The policy of the assistant is straightforward:

Observe the current state of the game, and put the simulation in that state, via the reset mechanism.

Play the simulation just enough that the user model takes an action

Observe the action that was taken by the user model and pick the same.

At each turn, the assistant takes the same action as the user model. If we provide the assistant with the true model of the user, then the coordination is perfect:

user = PseudoRandomUser()
user_model = PseudoRandomUser()  # The same as user

assistant = CoordinatedAssistant(user_model=user_model)
bundle = Bundle(task=CoordinatedTask(), user=user, assistant=assistant)
bundle.reset(go_to=3)
while True:
    obs, rewards, is_done = bundle.step()
    # print(bundle.game_state)
    if is_done:
        break

Rollouts

Usually, we need a more comprehensive simulation that spans several steps and that features a user and an assistant. Using the same assistant simultaneously in a bundle and in a simulation is not straightforward, so CoopIHC provides a few helper classes. In particular, the inference engines, policies etc. used during simulation can not be the same as the ones during execution of the bundle (or, you would have infinite recursion). CoopIHC offers the possibility of having two different inference engines and policies, using the so-called DualInferenceEngine and DualPolicy. Depending on the state of the engine, the primary or the dual engine is used (same for the policy).

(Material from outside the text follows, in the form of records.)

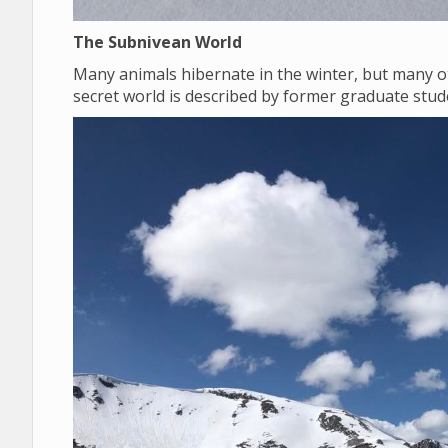
The Subnivean World
Many animals hibernate in the winter, but many o
secret world is described by former graduate st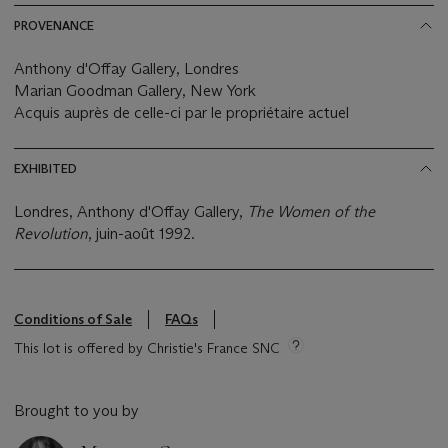
PROVENANCE
Anthony d'Offay Gallery, Londres
Marian Goodman Gallery, New York
Acquis auprès de celle-ci par le propriétaire actuel
EXHIBITED
Londres, Anthony d'Offay Gallery,
The Women of the
Revolution
, juin-août 1992.
Conditions of Sale
FAQs
This lot is offered by Christie's France SNC
Brought to you by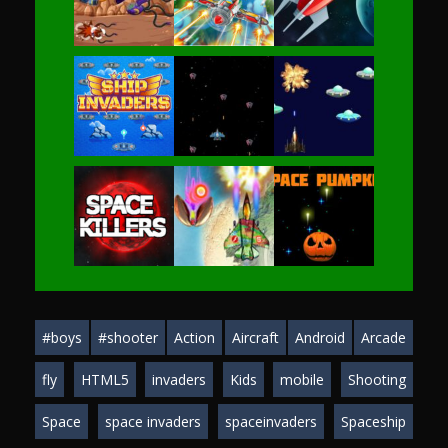
Play
Play
Play
Play
Play
Play
Play
Play
Play
#boys
#shooter
Action
Aircraft
Android
Arcade
Play
Play
Play
fly
HTML5
invaders
Kids
mobile
Shooting
Space
space invaders
spaceinvaders
Spaceship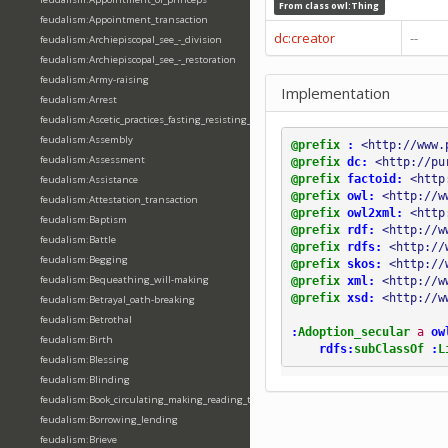
From class
owl:Thing
feudalism:Appointment_transaction
dc:creator
--
feudalism:Archiepiscopal_see_-_division
feudalism:Archiepiscopal_see_-_restoration
feudalism:Army-raising
Implementation
feudalism:Arrest
feudalism:Ascetic_practices_fasting_resisting_temptation
feudalism:Assembly
@prefix
:
<http://www.
feudalism:Assessment
@prefix
dc:
<http://pu
@prefix
factoid:
<http
feudalism:Assistance
@prefix
owl:
<http://w
feudalism:Attestation_transaction
@prefix
owl2xml:
<http
feudalism:Baptism
@prefix
rdf:
<http://w
feudalism:Battle
@prefix
rdfs:
<http://
feudalism:Begging
@prefix
skos:
<http://
feudalism:Bequeathing_will-making
@prefix
xml:
<http://w
@prefix
xsd:
<http://w
feudalism:Betrayal_oath-breaking
feudalism:Betrothal
:
Adoption_secular
a
ow
feudalism:Birth
rdfs:
subClassOf
:
L
feudalism:Blessing
feudalism:Blinding
feudalism:Book_circulating_making_reading_translating_writing
feudalism:Borrowing_lending
feudalism:Brieve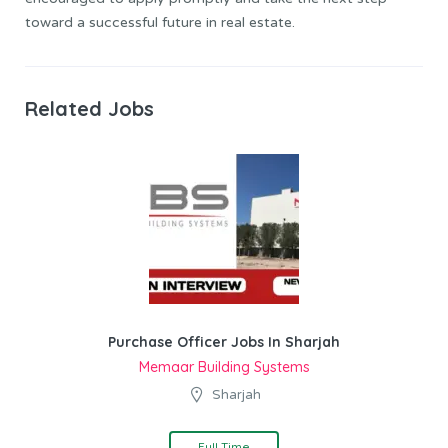
toward a successful future in real estate.
Related Jobs
Purchase Officer Jobs In Sharjah
Memaar Building Systems
Sharjah
Full Time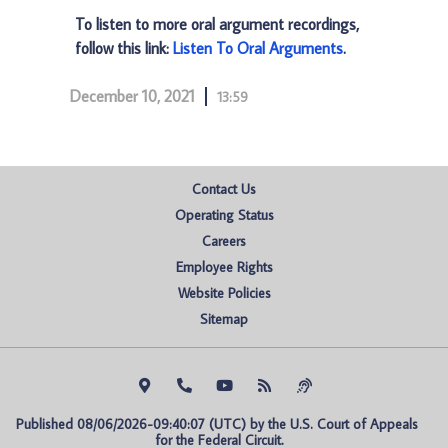
To listen to more oral argument recordings,
follow this link:
Listen To Oral Arguments
.
December 10, 2021
13:59
Contact Us
Operating Status
Careers
Employee Rights
Website Policies
Sitemap
Published 08/06/2026-09:40:07 (UTC) by the U.S. Court of Appeals 
for the Federal Circuit.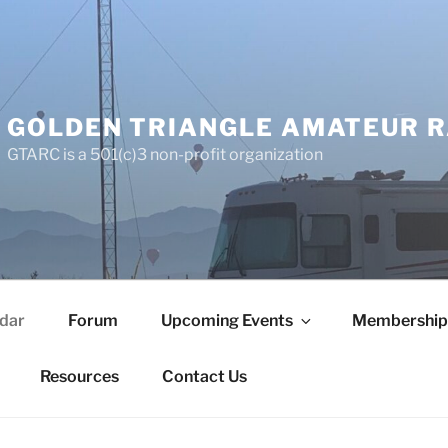
GOLDEN TRIANGLE AMATEUR R
GTARC is a 501(c)3 non-profit organization
dar
Forum
Upcoming Events
Membership
Resources
Contact Us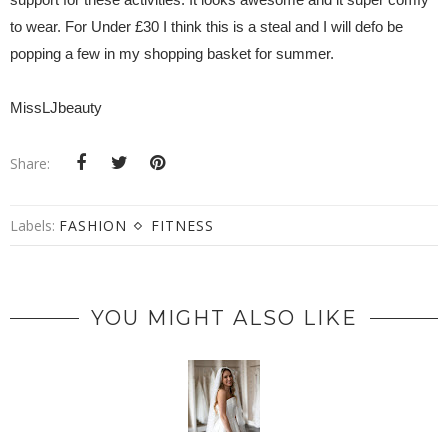
to wear. For Under £30 I think this is a steal and I will defo be
popping a few in my shopping basket for summer.
MissLJbeauty
Share:
Labels:
FASHION
FITNESS
YOU MIGHT ALSO LIKE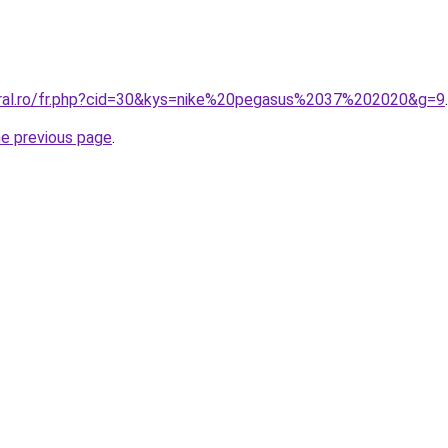
oral.ro/fr.php?cid=30&kys=nike%20pegasus%2037%202020&g=9
.
he previous page
.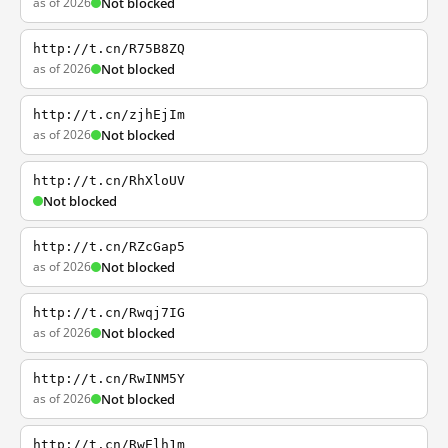
as of 2026
Not blocked
http://t.cn/R75B8ZQ
as of 2026
Not blocked
http://t.cn/zjhEjIm
as of 2026
Not blocked
http://t.cn/RhXloUV
Not blocked
http://t.cn/RZcGap5
as of 2026
Not blocked
http://t.cn/Rwqj7IG
as of 2026
Not blocked
http://t.cn/RwINM5Y
as of 2026
Not blocked
http://t.cn/RwElh1m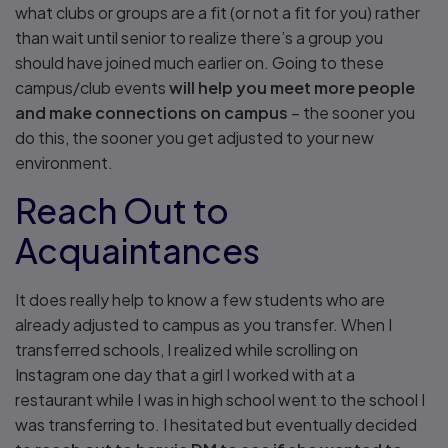
what clubs or groups are a fit (or not a fit for you) rather
than wait until senior to realize there’s a group you
should have joined much earlier on. Going to these
campus/club events
will help you meet more people
and make connections on campus
– the sooner you
do this, the sooner you get adjusted to your new
environment.
Reach Out to
Acquaintances
It does really help to know a few students who are
already adjusted to campus as you transfer. When I
transferred schools, I realized while scrolling on
Instagram one day that a girl I worked with at a
restaurant while I was in high school went to the school I
was transferring to. I hesitated but eventually decided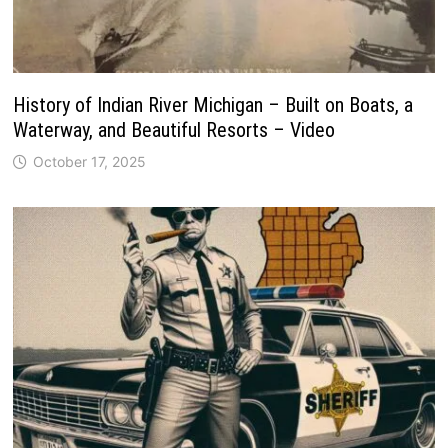
History of Indian River Michigan – Built on Boats, a
Waterway, and Beautiful Resorts – Video
October 17, 2025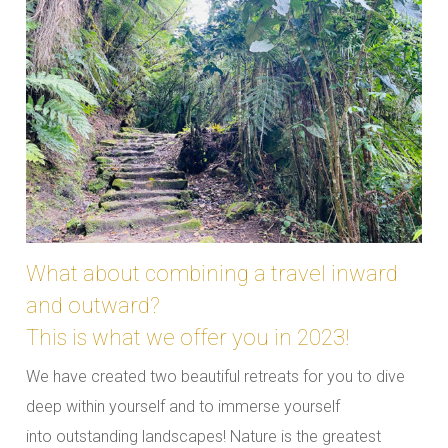
What about combining a travel inward
and outward?
This is what we offer you in 2023!
We have created two beautiful retreats for you to dive
deep within yourself and to immerse yourself
into outstanding landscapes! Nature is the greatest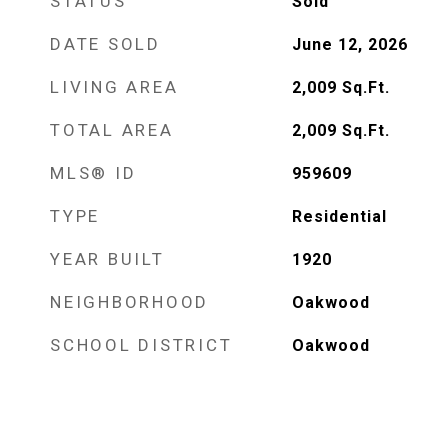
STATUS
Sold
DATE SOLD
June 12, 2026
LIVING AREA
2,009
Sq.Ft.
TOTAL AREA
2,009
Sq.Ft.
MLS® ID
959609
TYPE
Residential
YEAR BUILT
1920
NEIGHBORHOOD
Oakwood
SCHOOL DISTRICT
Oakwood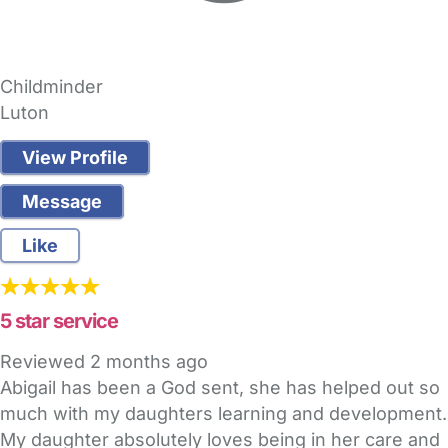
Childminder
Luton
View Profile
Message
Like
5 star service
Reviewed
2 months ago
Abigail has been a God sent, she has helped out so
much with my daughters learning and development.
My daughter absolutely loves being in her care and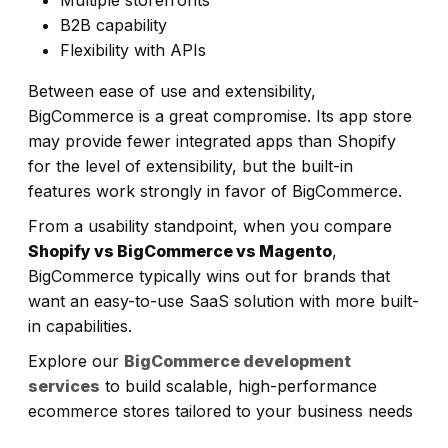
B2B capability
Flexibility with APIs
Between ease of use and extensibility,
BigCommerce is a great compromise. Its app store
may provide fewer integrated apps than Shopify
for the level of extensibility, but the built-in
features work strongly in favor of BigCommerce.
From a usability standpoint, when you compare
Shopify vs BigCommerce vs Magento
,
BigCommerce typically wins out for brands that
want an easy-to-use SaaS solution with more built-
in capabilities.
Explore our
BigCommerce development
services
to build scalable, high-performance
ecommerce stores tailored to your business needs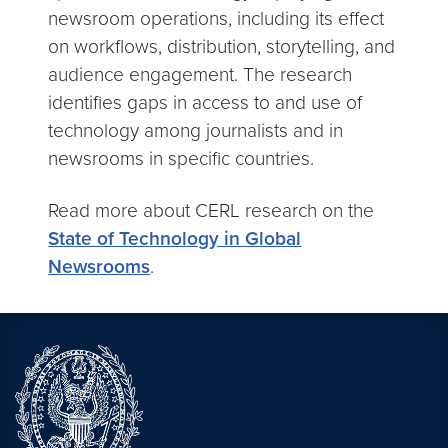
newsroom operations, including its effect
on workflows, distribution, storytelling, and
audience engagement. The research
identifies gaps in access to and use of
technology among journalists and in
newsrooms in specific countries.
Read more about CERL research on the
State of Technology in Global
Newsrooms
.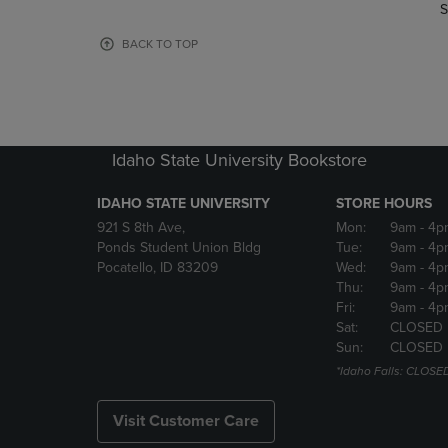
TO
TO
S
PAGE,
PAGE,
OR
OR
BACK TO TOP
DOWN
DOWN
ARROW
ARROW
KEY
KEY
TO
TO
OPEN
OPEN
Idaho State University Bookstore
SUBMENU.
SUBMENU
IDAHO STATE UNIVERSITY
STORE HOURS
921 S 8th Ave,
Mon:
9am
- 4p
Ponds Student Union Bldg
Tue:
9am
- 4p
Pocatello, ID 83209
Wed:
9am
- 4p
Thu:
9am
- 4p
Fri:
9am
- 4p
Sat:
CLOSED
Sun:
CLOSED
*Idaho Falls: CLOSE
Visit Customer Care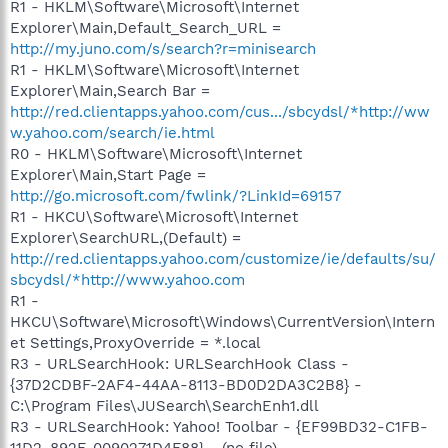
R1 - HKLM\Software\Microsoft\Internet
Explorer\Main,Default_Search_URL =
http://my.juno.com/s/search?r=minisearch
R1 - HKLM\Software\Microsoft\Internet
Explorer\Main,Search Bar =
http://red.clientapps.yahoo.com/cus.../sbcydsl/*http://ww
w.yahoo.com/search/ie.html
R0 - HKLM\Software\Microsoft\Internet
Explorer\Main,Start Page =
http://go.microsoft.com/fwlink/?LinkId=69157
R1 - HKCU\Software\Microsoft\Internet
Explorer\SearchURL,(Default) =
http://red.clientapps.yahoo.com/customize/ie/defaults/su/
sbcydsl/*http://www.yahoo.com
R1 -
HKCU\Software\Microsoft\Windows\CurrentVersion\Intern
et Settings,ProxyOverride = *.local
R3 - URLSearchHook: URLSearchHook Class -
{37D2CDBF-2AF4-44AA-8113-BD0D2DA3C2B8} -
C:\Program Files\JUSearch\SearchEnh1.dll
R3 - URLSearchHook: Yahoo! Toolbar - {EF99BD32-C1FB-
11D2-892F-0090271D4F88} - (no file)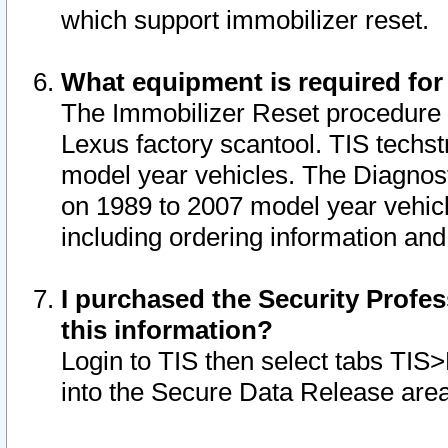
which support immobilizer reset.
What equipment is required for
The Immobilizer Reset procedure i
Lexus factory scantool. TIS techst
model year vehicles. The Diagnost
on 1989 to 2007 model year vehic
including ordering information and
I purchased the Security Profes
this information?
Login to TIS then select tabs TIS
into the Secure Data Release are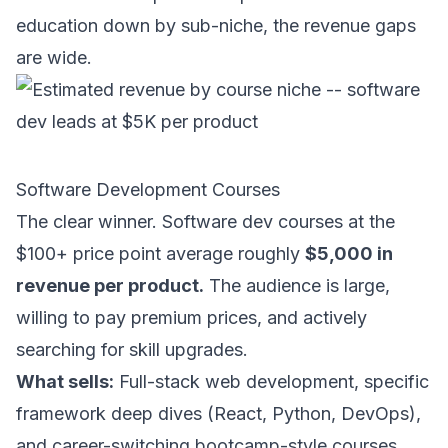
education down by sub-niche, the revenue gaps
are wide.
Software Development Courses
The clear winner. Software dev courses at the
$100+ price point average roughly
$5,000 in
revenue per product.
The audience is large,
willing to pay premium prices, and actively
searching for skill upgrades.
What sells:
Full-stack web development, specific
framework deep dives (React, Python, DevOps),
and career-switching bootcamp-style courses.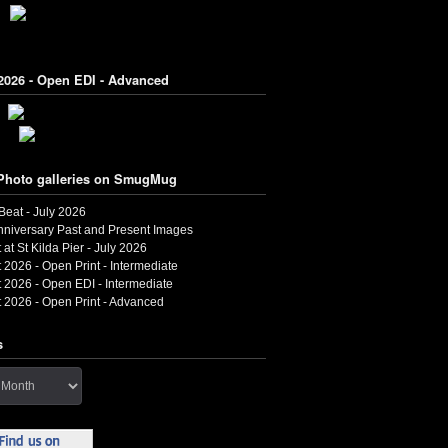
2026 - Open EDI - Advanced
Photo galleries on SmugMug
 Beat - July 2026
nniversary Past and Present Images
 at St Kilda Pier - July 2026
 2026 - Open Print - Intermediate
 2026 - Open EDI - Intermediate
 2026 - Open Print - Advanced
s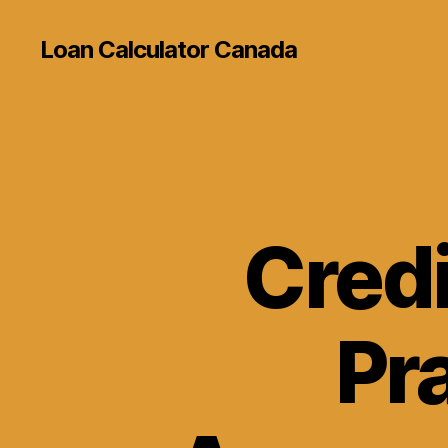
Loan Calculator Canada
Credi
Pra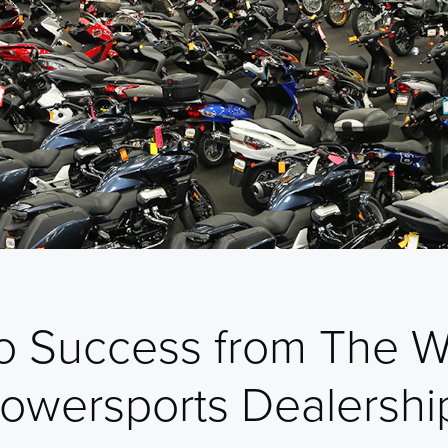
to Success from The W
Powersports Dealershi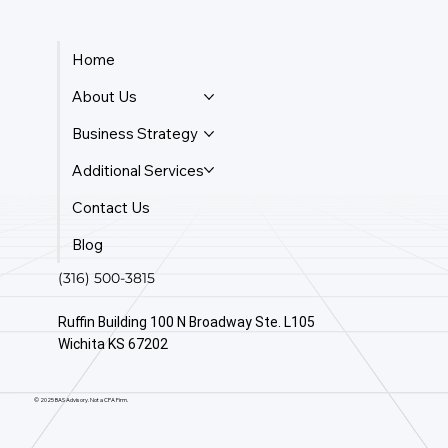
Home
About Us
Business Strategy
Additional Services
Contact Us
Blog
(316) 500-3815
Ruffin Building 100 N Broadway Ste. L105
Wichita KS 67202
© 2025 BAS Advisory. Not a CPA Firm.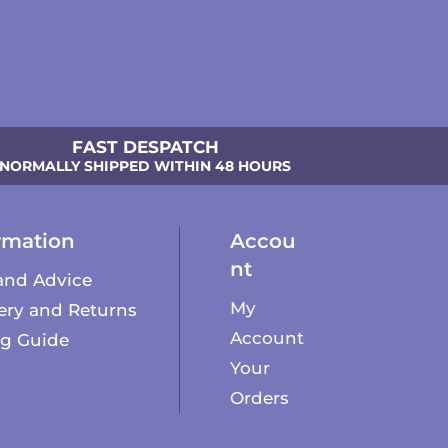
FAST DESPATCH
NORMALLY SHIPPED WITHIN 48 HOURS
rmation
Accou
nt
and Advice
My
ery and Returns
Account
ng Guide
Your
Orders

To illustrate these, let’s go over a variation of the previous example:

task = CoordinatedTask()
task_model = CoordinatedTask()

user = PseudoRandomUserWithParams(p=[1, 5, 7])
user_model = copy.deepcopy(user)


assistant = CoordinatedAssistantWithRollout(task_model, user_model, [5, 7])
bundle = Bundle(task=task, user=user, assistant=assistant)
bundle.reset()

while True:
    obs, rewards, is_done = bundle.step()
    if is_done:
        break

Notice that the parameters of the PseudoRandomPolicy are given at initialization with the PseudoRandomUserWithParams (before, they were hard-coded in the user). If you look at the assistant, you see that we pass it a model of the task, a model of the user, as well as two parameters. These parameters are the last two parameters of the user model. The first one is unknown. The point of the assistant is now to infer that parameter using the models of the task and user it was given.

The code for the assistant is as follows:

class CoordinatedAssistantWithRollout(BaseAgent):
    def __init__(self, task_model, user_model, p, **kwargs):
        state = State()
        state["p0"] = discrete_array_element(init=0, low=0, high=9)
        state["p1"] = discrete_array_element(init=p[0], low=0, high=9)
        state["p2"] = discrete_array_element(init=p[1], low=0, high=9)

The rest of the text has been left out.